Companies are becoming leaner and the virtual worker is becoming more prevalent, providing services either from home, or from a separate office location.
There are many plusses to remote working. You can wear whatever you want and you don’t have to put up with office politics. The downside is that it is less stable. Remote working can also leave you out of the loop. It is more difficult to communicate with your supervisor when you are not there, if indeed you can ever get hold of them.
Nevertheless, remote working will become more part of the mainstream and office hours will become less relevant. Part of it has to do with economics. Companies need to run efficiently. A remote workforce allows them to keep a lid on labour costs and real estate and technology is accelerating the transition.
Still, working with people in different cities and time zones with minimal, if any, face time presents a whole new set of challenges. The tools available for working remotely are better than ever, with email, instant messaging, mobile phones and social media. But it’s not the tools that make the difference. What counts is how you use them.
Remote workers need strategies to make it work. These include:
Developing IT strategies: Remote workers can be operating from fixed location at the employee’s home, at different offices, at client sites or working as “road warriors”. Each of these different set-ups poses challenges for IT services, which need to develop comprehensive strategies to provide support for remote workers operating in different settings. That can also include creating tracking systems that track requests and log the data in a database. Security would also need to be beefed up because remote working, home and mobile networks are unlikely to be as secure as office networks.
Setting up regular phone or Skype chats: Communicating by email or instant messaging is easy but a conversation on the phone, or better still by Skype, will give that contact a human dimension. It allows the employee and manager to better understand that there is a human being at the end of it.

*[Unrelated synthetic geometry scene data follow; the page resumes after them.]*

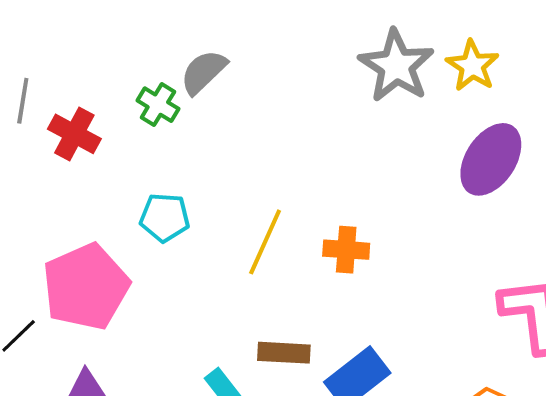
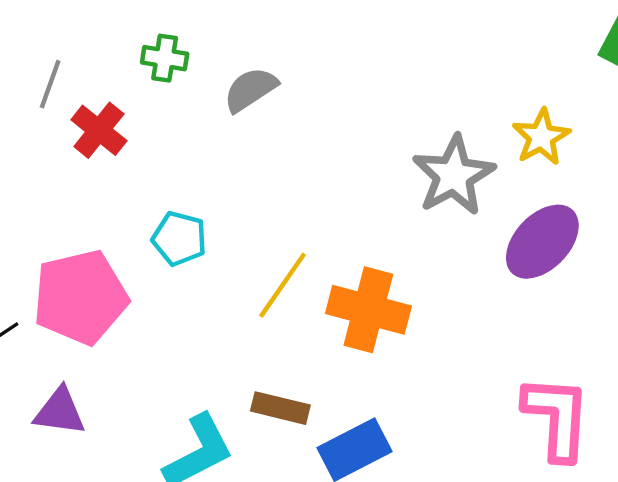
gray star: (396, 66) -> (454, 175), moved
green cross: (158, 105) -> (165, 58), moved, turned -33
orange cross: (346, 250) -> (368, 310), size x1.6

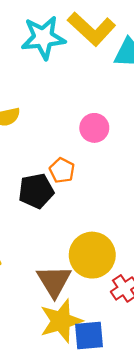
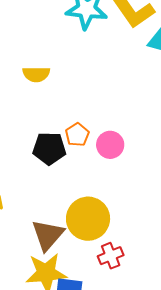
pink circle: (94, 128) -> (110, 145), moved

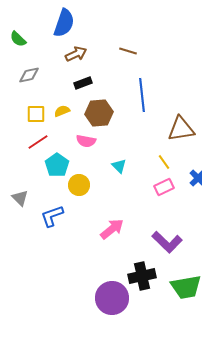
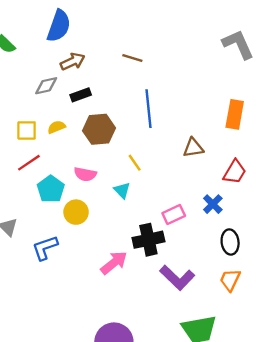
gray diamond: (29, 75) -> (46, 86), moved
brown triangle: (181, 129) -> (193, 148), size x0.7
pink semicircle: (86, 141) -> (85, 174), moved
yellow line: (164, 162) -> (135, 163), moved
black cross: (142, 276) -> (148, 240), moved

Keeping regular hours: this is essential so that the manager knows when the remote worker will be available. It will also keep management in the loop about the task being done, and will make regular contact easier to manage.
Using social media: Companies should look at providing social networking technologies for their remote work force. These tools can be a key part of a successful remote-working strategy because they allow users to build a community and develop social relations through groups. Remote workers might feel isolated and detached from the company with the loss of a physical community but social networking can help them feel part of the team, albeit a virtual team. Social networking is also a good way for companies to pick up collective intelligence from employees, contractors and remote workers in other locations.
Remote working is very much the future. With the right strategies, it would make balancing working and personal lives easier and natural. The correct strategies could make it a seamless transition.